#### DESCRIPTION OF THE TASK:
Could you return every record below exactly as it stands, leaving out the pictures?

#### PROVIDED DATA:
----

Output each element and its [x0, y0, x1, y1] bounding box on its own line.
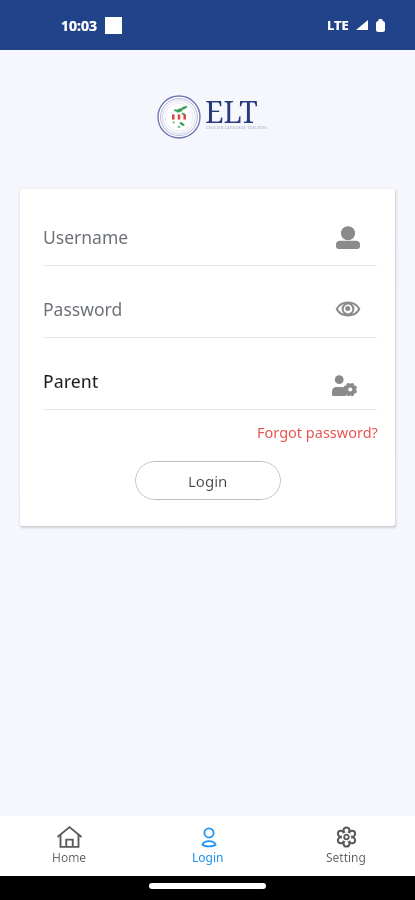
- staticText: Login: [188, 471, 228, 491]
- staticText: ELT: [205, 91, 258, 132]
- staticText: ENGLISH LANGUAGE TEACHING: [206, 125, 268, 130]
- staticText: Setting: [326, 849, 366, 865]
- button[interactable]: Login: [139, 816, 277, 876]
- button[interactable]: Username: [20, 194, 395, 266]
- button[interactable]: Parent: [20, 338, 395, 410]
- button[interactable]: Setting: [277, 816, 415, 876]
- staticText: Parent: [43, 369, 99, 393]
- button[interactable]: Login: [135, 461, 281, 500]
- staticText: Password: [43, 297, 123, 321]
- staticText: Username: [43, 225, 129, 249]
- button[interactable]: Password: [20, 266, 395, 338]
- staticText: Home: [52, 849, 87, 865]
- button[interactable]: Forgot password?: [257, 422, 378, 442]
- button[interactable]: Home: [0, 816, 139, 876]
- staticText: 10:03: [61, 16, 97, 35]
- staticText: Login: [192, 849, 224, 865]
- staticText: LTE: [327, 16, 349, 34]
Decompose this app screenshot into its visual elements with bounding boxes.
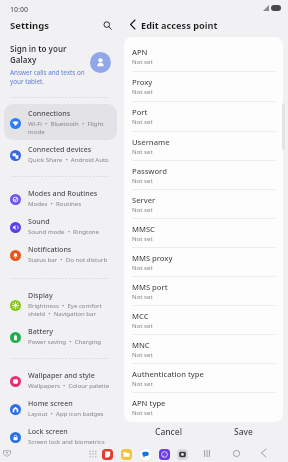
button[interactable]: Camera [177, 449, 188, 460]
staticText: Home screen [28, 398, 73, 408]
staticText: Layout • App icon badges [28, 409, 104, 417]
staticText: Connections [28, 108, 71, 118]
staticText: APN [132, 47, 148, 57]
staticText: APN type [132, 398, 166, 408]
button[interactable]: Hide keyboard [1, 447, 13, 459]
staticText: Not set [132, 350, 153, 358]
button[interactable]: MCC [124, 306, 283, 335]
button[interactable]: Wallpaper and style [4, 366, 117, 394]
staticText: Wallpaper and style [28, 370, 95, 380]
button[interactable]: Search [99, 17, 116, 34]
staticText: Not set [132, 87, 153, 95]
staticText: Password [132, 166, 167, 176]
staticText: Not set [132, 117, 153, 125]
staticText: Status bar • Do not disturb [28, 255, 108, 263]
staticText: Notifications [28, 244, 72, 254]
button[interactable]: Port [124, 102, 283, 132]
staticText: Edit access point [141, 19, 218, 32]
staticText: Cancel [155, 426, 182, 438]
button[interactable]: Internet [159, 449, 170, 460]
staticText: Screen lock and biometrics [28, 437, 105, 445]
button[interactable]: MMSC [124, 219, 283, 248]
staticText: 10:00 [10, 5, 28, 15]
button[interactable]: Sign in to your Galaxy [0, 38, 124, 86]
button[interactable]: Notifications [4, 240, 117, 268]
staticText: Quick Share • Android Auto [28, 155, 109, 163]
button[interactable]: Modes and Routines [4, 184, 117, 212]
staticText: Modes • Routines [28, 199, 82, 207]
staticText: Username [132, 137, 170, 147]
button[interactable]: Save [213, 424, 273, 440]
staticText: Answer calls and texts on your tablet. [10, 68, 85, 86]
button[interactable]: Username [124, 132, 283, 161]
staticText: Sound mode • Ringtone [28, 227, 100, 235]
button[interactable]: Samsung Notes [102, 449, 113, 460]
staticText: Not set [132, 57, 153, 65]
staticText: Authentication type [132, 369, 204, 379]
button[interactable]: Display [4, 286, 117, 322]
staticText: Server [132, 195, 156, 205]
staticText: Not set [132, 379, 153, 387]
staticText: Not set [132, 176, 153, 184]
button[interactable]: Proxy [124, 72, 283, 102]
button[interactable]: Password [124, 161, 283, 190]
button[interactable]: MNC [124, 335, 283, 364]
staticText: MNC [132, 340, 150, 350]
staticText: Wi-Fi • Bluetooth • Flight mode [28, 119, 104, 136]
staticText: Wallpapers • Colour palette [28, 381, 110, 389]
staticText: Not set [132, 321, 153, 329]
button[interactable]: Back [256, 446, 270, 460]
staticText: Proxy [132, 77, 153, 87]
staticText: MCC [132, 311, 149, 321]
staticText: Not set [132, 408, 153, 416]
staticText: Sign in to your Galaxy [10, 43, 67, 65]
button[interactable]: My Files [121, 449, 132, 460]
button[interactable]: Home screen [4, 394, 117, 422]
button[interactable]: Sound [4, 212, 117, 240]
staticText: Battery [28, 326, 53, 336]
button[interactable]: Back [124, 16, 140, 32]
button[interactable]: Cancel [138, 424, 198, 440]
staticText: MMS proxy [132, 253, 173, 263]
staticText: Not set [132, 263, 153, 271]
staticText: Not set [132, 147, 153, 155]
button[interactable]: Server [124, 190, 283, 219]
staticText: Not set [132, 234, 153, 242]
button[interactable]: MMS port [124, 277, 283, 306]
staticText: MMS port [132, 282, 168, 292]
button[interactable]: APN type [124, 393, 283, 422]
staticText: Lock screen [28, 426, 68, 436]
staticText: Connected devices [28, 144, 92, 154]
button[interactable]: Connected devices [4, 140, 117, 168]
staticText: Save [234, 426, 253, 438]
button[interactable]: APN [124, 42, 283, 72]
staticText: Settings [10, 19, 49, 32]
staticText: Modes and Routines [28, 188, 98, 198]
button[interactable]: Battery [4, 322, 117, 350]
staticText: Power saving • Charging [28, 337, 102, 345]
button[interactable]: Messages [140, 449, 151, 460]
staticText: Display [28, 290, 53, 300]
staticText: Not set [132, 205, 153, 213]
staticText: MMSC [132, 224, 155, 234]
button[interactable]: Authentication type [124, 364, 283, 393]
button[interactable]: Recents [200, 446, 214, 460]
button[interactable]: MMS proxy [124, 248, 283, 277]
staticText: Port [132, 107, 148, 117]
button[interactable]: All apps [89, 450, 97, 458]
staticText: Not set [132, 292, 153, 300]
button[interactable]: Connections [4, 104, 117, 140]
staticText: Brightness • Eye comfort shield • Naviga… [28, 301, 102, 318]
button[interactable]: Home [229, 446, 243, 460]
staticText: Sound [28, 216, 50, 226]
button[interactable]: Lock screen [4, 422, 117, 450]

----

#### TASK ANSWER:
Output each element and its [x0, y0, x1, y1] bounding box on its own line.
- staticText: Login: [188, 471, 228, 491]
- staticText: ELT: [205, 91, 258, 132]
- staticText: ENGLISH LANGUAGE TEACHING: [206, 125, 268, 130]
- staticText: Setting: [326, 849, 366, 865]
- button[interactable]: Login: [139, 816, 277, 876]
- button[interactable]: Username: [20, 194, 395, 266]
- button[interactable]: Parent: [20, 338, 395, 410]
- button[interactable]: Setting: [277, 816, 415, 876]
- staticText: Parent: [43, 369, 99, 393]
- button[interactable]: Login: [135, 461, 281, 500]
- staticText: Password: [43, 297, 123, 321]
- staticText: Username: [43, 225, 129, 249]
- button[interactable]: Password: [20, 266, 395, 338]
- staticText: Home: [52, 849, 87, 865]
- button[interactable]: Forgot password?: [257, 422, 378, 442]
- button[interactable]: Home: [0, 816, 139, 876]
- staticText: 10:03: [61, 16, 97, 35]
- staticText: Login: [192, 849, 224, 865]
- staticText: LTE: [327, 16, 349, 34]
Decompose this app screenshot into its visual elements with bounding boxes.
button[interactable]: Camera [177, 449, 188, 460]
staticText: Home screen [28, 398, 73, 408]
staticText: Layout • App icon badges [28, 409, 104, 417]
staticText: Connections [28, 108, 71, 118]
staticText: APN [132, 47, 148, 57]
staticText: APN type [132, 398, 166, 408]
button[interactable]: Hide keyboard [1, 447, 13, 459]
staticText: Not set [132, 350, 153, 358]
button[interactable]: MCC [124, 306, 283, 335]
button[interactable]: Wallpaper and style [4, 366, 117, 394]
staticText: Wallpaper and style [28, 370, 95, 380]
button[interactable]: Search [99, 17, 116, 34]
staticText: Not set [132, 87, 153, 95]
staticText: Password [132, 166, 167, 176]
staticText: Not set [132, 117, 153, 125]
staticText: Status bar • Do not disturb [28, 255, 108, 263]
staticText: Notifications [28, 244, 72, 254]
button[interactable]: Port [124, 102, 283, 132]
staticText: Edit access point [141, 19, 218, 32]
staticText: Cancel [155, 426, 182, 438]
button[interactable]: Internet [159, 449, 170, 460]
staticText: Screen lock and biometrics [28, 437, 105, 445]
button[interactable]: MMSC [124, 219, 283, 248]
staticText: 10:00 [10, 5, 28, 15]
button[interactable]: Sign in to your Galaxy [0, 38, 124, 86]
button[interactable]: Notifications [4, 240, 117, 268]
staticText: Quick Share • Android Auto [28, 155, 109, 163]
button[interactable]: Modes and Routines [4, 184, 117, 212]
staticText: Modes • Routines [28, 199, 82, 207]
staticText: Username [132, 137, 170, 147]
button[interactable]: Save [213, 424, 273, 440]
staticText: Answer calls and texts on your tablet. [10, 68, 85, 86]
button[interactable]: Username [124, 132, 283, 161]
staticText: Sound mode • Ringtone [28, 227, 100, 235]
button[interactable]: Samsung Notes [102, 449, 113, 460]
staticText: Not set [132, 57, 153, 65]
staticText: Authentication type [132, 369, 204, 379]
button[interactable]: Display [4, 286, 117, 322]
staticText: Server [132, 195, 156, 205]
staticText: Not set [132, 379, 153, 387]
staticText: Not set [132, 176, 153, 184]
button[interactable]: Proxy [124, 72, 283, 102]
button[interactable]: Password [124, 161, 283, 190]
button[interactable]: MNC [124, 335, 283, 364]
staticText: MNC [132, 340, 150, 350]
staticText: Wi-Fi • Bluetooth • Flight mode [28, 119, 104, 136]
staticText: Wallpapers • Colour palette [28, 381, 110, 389]
staticText: Not set [132, 321, 153, 329]
button[interactable]: Back [256, 446, 270, 460]
staticText: Proxy [132, 77, 153, 87]
staticText: MCC [132, 311, 149, 321]
staticText: Not set [132, 408, 153, 416]
staticText: Sign in to your Galaxy [10, 43, 67, 65]
button[interactable]: My Files [121, 449, 132, 460]
button[interactable]: Home screen [4, 394, 117, 422]
button[interactable]: Sound [4, 212, 117, 240]
staticText: Battery [28, 326, 53, 336]
button[interactable]: Back [124, 16, 140, 32]
button[interactable]: Cancel [138, 424, 198, 440]
staticText: MMS proxy [132, 253, 173, 263]
staticText: Not set [132, 263, 153, 271]
staticText: Not set [132, 147, 153, 155]
button[interactable]: Server [124, 190, 283, 219]
staticText: Not set [132, 234, 153, 242]
button[interactable]: MMS port [124, 277, 283, 306]
staticText: MMS port [132, 282, 168, 292]
button[interactable]: APN type [124, 393, 283, 422]
staticText: Lock screen [28, 426, 68, 436]
staticText: Connected devices [28, 144, 92, 154]
button[interactable]: Connected devices [4, 140, 117, 168]
staticText: Save [234, 426, 253, 438]
button[interactable]: APN [124, 42, 283, 72]
staticText: Settings [10, 19, 49, 32]
staticText: Modes and Routines [28, 188, 98, 198]
button[interactable]: Battery [4, 322, 117, 350]
staticText: Power saving • Charging [28, 337, 102, 345]
button[interactable]: Messages [140, 449, 151, 460]
staticText: Display [28, 290, 53, 300]
staticText: Not set [132, 205, 153, 213]
staticText: MMSC [132, 224, 155, 234]
button[interactable]: Authentication type [124, 364, 283, 393]
button[interactable]: Recents [200, 446, 214, 460]
button[interactable]: MMS proxy [124, 248, 283, 277]
staticText: Port [132, 107, 148, 117]
button[interactable]: All apps [89, 450, 97, 458]
staticText: Not set [132, 292, 153, 300]
button[interactable]: Connections [4, 104, 117, 140]
staticText: Brightness • Eye comfort shield • Naviga… [28, 301, 102, 318]
button[interactable]: Home [229, 446, 243, 460]
staticText: Sound [28, 216, 50, 226]
button[interactable]: Lock screen [4, 422, 117, 450]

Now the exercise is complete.